Content starts

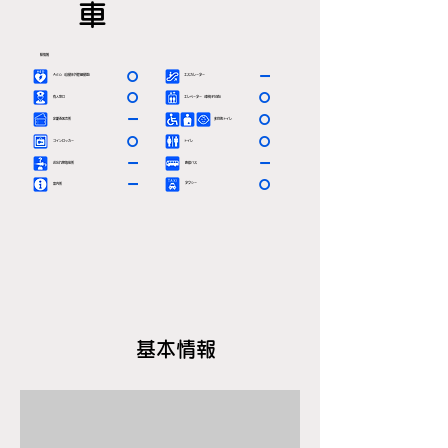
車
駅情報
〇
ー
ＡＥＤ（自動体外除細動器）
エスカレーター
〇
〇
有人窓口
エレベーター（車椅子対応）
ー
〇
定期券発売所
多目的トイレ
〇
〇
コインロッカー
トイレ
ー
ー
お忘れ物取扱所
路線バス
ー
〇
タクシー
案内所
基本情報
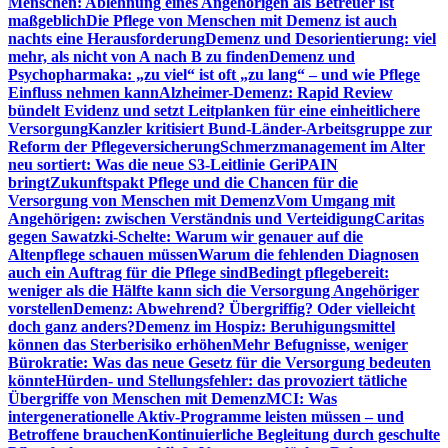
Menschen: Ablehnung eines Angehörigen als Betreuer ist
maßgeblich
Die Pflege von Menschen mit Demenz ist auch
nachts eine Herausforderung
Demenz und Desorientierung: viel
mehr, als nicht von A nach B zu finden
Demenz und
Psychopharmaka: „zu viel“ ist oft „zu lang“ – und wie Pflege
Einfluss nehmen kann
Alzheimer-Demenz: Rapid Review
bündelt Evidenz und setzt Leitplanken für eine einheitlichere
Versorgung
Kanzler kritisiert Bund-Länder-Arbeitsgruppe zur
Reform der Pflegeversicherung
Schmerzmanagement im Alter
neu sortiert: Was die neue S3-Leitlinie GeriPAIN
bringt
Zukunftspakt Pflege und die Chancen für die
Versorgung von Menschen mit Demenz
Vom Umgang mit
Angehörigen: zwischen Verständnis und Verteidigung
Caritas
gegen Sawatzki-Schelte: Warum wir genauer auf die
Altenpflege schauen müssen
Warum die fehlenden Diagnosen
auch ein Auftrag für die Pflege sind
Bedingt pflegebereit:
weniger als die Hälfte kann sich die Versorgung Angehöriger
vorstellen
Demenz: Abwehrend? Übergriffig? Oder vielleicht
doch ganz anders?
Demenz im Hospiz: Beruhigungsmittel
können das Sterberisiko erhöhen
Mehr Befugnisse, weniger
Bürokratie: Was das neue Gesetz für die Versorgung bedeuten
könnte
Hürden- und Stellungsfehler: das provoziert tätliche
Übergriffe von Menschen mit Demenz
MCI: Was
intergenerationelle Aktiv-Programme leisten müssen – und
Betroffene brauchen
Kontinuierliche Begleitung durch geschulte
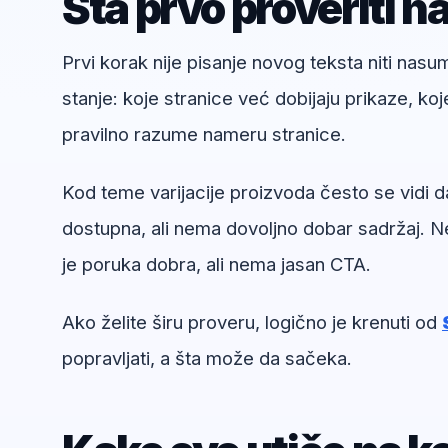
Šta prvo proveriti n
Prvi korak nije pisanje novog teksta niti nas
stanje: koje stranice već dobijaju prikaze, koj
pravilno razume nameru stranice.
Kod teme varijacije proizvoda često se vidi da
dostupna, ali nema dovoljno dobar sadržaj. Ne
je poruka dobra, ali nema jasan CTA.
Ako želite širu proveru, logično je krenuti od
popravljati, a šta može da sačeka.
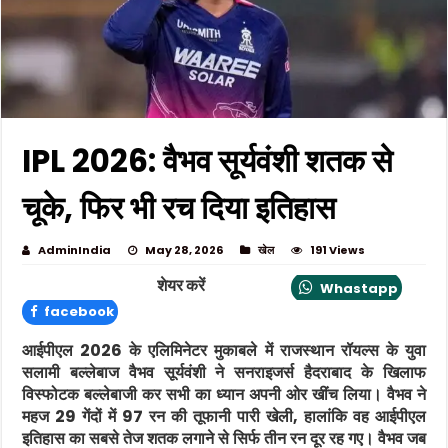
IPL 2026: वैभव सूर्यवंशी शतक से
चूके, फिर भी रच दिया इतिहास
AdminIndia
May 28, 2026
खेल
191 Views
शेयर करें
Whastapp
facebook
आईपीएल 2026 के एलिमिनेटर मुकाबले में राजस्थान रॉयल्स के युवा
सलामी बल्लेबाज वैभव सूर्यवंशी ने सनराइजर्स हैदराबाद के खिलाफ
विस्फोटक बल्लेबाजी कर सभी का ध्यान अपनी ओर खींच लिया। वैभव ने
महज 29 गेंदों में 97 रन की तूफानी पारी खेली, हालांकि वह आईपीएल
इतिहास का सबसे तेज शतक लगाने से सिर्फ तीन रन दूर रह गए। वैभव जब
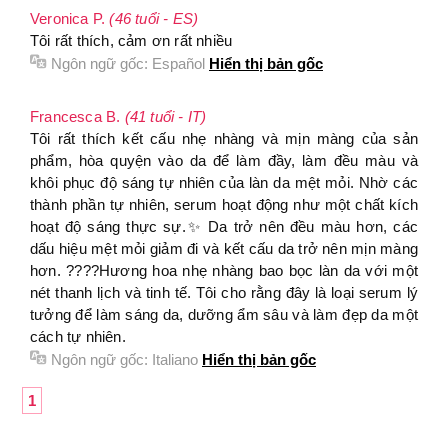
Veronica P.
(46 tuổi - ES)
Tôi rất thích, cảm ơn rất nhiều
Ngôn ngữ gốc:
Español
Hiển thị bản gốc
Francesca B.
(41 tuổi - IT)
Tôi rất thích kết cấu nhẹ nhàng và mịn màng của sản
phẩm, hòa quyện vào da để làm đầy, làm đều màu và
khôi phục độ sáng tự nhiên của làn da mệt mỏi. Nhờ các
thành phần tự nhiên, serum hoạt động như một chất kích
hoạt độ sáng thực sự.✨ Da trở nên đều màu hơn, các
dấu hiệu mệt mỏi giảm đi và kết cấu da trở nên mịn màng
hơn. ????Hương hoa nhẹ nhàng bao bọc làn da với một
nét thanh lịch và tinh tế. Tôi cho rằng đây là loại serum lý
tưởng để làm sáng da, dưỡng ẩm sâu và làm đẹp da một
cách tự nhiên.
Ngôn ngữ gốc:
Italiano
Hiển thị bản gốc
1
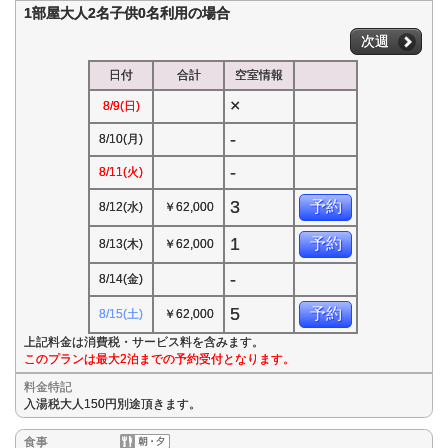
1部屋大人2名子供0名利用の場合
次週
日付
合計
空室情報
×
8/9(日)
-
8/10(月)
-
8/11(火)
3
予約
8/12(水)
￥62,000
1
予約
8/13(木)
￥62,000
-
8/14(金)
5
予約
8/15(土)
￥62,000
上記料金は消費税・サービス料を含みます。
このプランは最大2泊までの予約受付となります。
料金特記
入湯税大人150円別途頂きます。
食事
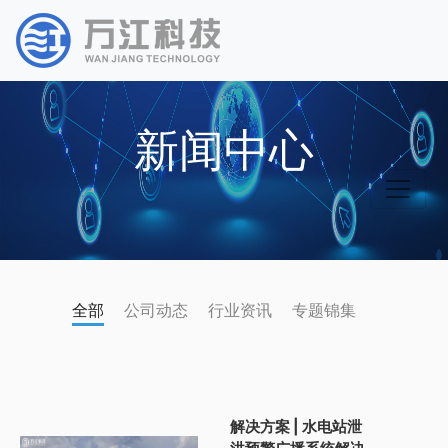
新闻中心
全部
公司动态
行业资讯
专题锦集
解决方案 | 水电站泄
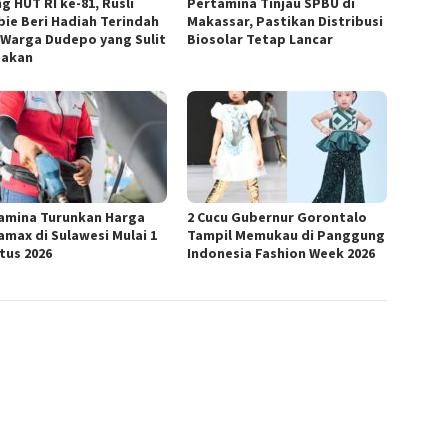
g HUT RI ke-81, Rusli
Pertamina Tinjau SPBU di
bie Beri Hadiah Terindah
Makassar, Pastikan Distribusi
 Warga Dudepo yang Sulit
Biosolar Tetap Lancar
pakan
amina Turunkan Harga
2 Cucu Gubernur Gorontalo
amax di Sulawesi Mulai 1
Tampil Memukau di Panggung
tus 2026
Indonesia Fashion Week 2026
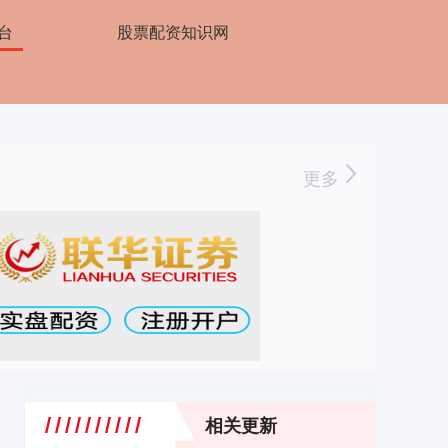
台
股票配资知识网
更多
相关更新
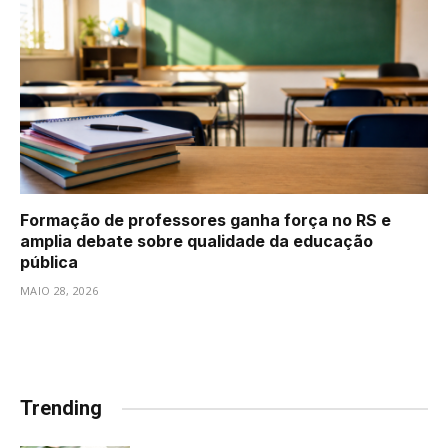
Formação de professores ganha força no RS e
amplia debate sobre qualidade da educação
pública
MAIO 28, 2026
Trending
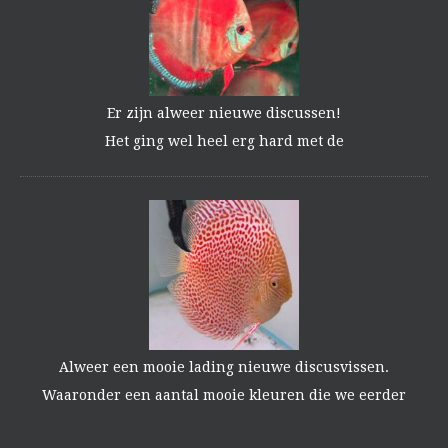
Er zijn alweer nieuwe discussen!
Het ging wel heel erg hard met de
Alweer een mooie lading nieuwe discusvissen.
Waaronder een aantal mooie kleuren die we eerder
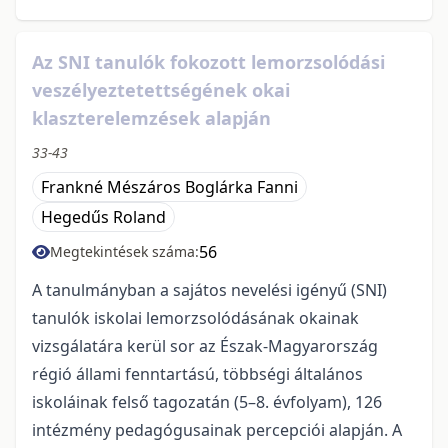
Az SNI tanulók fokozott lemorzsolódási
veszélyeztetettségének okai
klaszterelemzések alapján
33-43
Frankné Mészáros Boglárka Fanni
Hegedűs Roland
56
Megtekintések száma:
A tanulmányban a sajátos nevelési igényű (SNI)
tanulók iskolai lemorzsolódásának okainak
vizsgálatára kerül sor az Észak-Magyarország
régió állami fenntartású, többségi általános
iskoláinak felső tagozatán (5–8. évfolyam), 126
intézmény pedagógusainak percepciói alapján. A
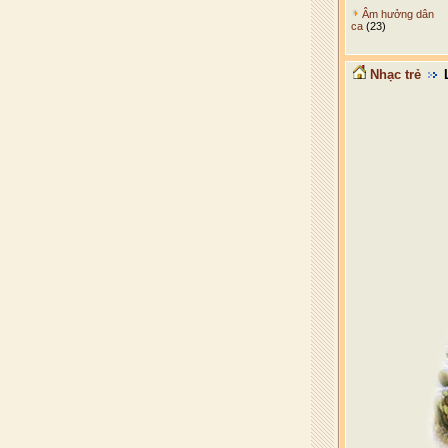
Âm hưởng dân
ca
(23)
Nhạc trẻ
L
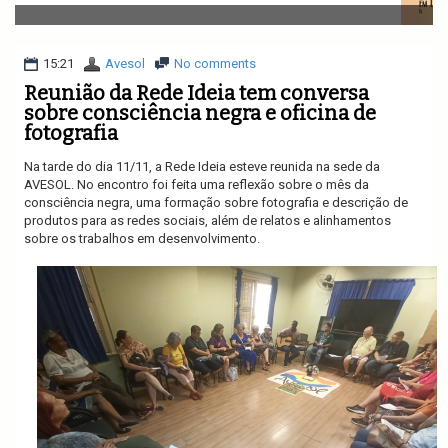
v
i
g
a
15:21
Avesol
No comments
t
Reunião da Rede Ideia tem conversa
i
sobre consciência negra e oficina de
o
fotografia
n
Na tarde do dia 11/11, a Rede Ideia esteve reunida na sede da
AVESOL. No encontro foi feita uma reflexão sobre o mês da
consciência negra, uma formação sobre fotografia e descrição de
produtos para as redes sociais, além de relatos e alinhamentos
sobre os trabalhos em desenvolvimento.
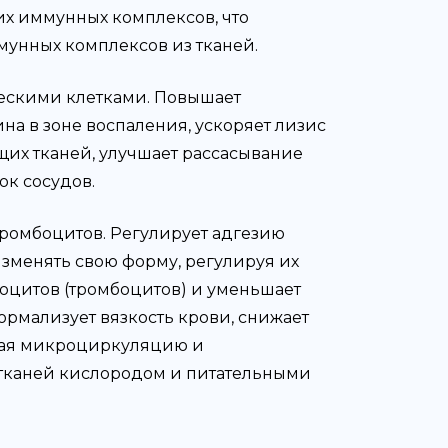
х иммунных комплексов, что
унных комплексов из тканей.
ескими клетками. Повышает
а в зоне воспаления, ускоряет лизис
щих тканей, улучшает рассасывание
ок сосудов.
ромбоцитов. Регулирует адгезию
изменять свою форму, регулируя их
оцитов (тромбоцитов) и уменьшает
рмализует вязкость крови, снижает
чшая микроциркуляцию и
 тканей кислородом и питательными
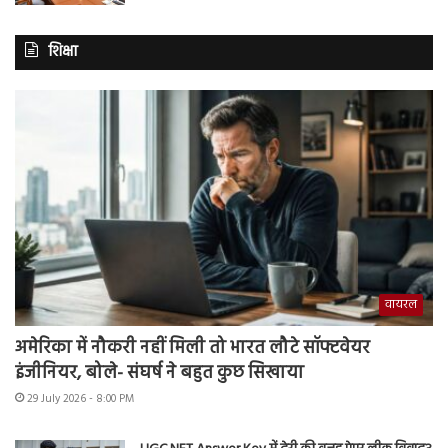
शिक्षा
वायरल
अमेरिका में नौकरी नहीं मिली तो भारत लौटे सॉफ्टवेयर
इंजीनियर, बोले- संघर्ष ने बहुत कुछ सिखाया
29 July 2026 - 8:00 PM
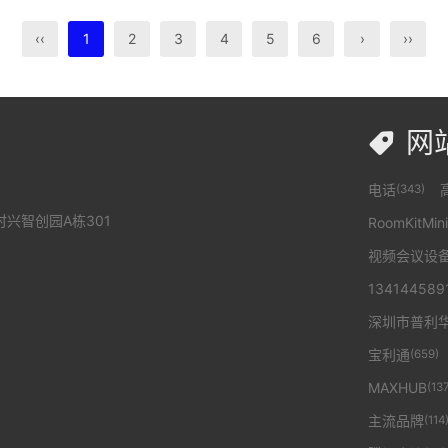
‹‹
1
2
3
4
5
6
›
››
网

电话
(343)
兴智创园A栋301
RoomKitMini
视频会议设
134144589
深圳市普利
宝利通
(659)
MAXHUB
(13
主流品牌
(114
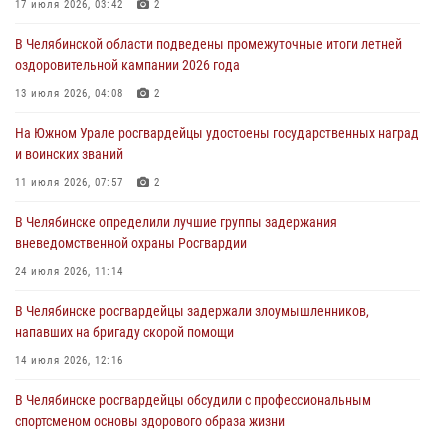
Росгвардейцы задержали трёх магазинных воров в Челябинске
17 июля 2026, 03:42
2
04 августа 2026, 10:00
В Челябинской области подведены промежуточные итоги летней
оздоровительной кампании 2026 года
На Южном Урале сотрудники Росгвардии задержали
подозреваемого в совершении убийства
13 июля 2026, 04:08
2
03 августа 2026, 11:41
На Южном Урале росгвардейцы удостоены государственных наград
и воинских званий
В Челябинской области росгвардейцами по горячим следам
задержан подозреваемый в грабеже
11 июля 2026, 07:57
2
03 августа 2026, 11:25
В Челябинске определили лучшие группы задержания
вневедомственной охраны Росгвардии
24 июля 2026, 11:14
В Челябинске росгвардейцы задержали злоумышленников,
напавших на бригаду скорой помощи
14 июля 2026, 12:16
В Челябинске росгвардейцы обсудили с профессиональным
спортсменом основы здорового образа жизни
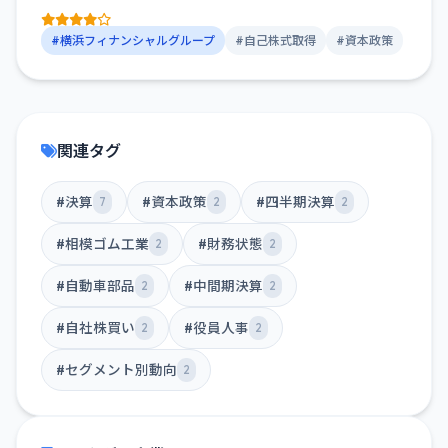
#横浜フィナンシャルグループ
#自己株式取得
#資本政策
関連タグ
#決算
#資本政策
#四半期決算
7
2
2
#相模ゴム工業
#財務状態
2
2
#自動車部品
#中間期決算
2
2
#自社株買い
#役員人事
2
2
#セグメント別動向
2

Content ends

TASK STATEMENT: Set down, exactly as they appear above, all lines from the one that has "klaszterelemzések alapján" down to the one that has "iskoláinak felső tagozatán", including those two and no others.

YOUR SOLUTION:
klaszterelemzések alapján
33-43
Frankné Mészáros Boglárka Fanni
Hegedűs Roland
56
Megtekintések száma:
A tanulmányban a sajátos nevelési igényű (SNI)
tanulók iskolai lemorzsolódásának okainak
vizsgálatára kerül sor az Észak-Magyarország
régió állami fenntartású, többségi általános
iskoláinak felső tagozatán (5–8. évfolyam), 126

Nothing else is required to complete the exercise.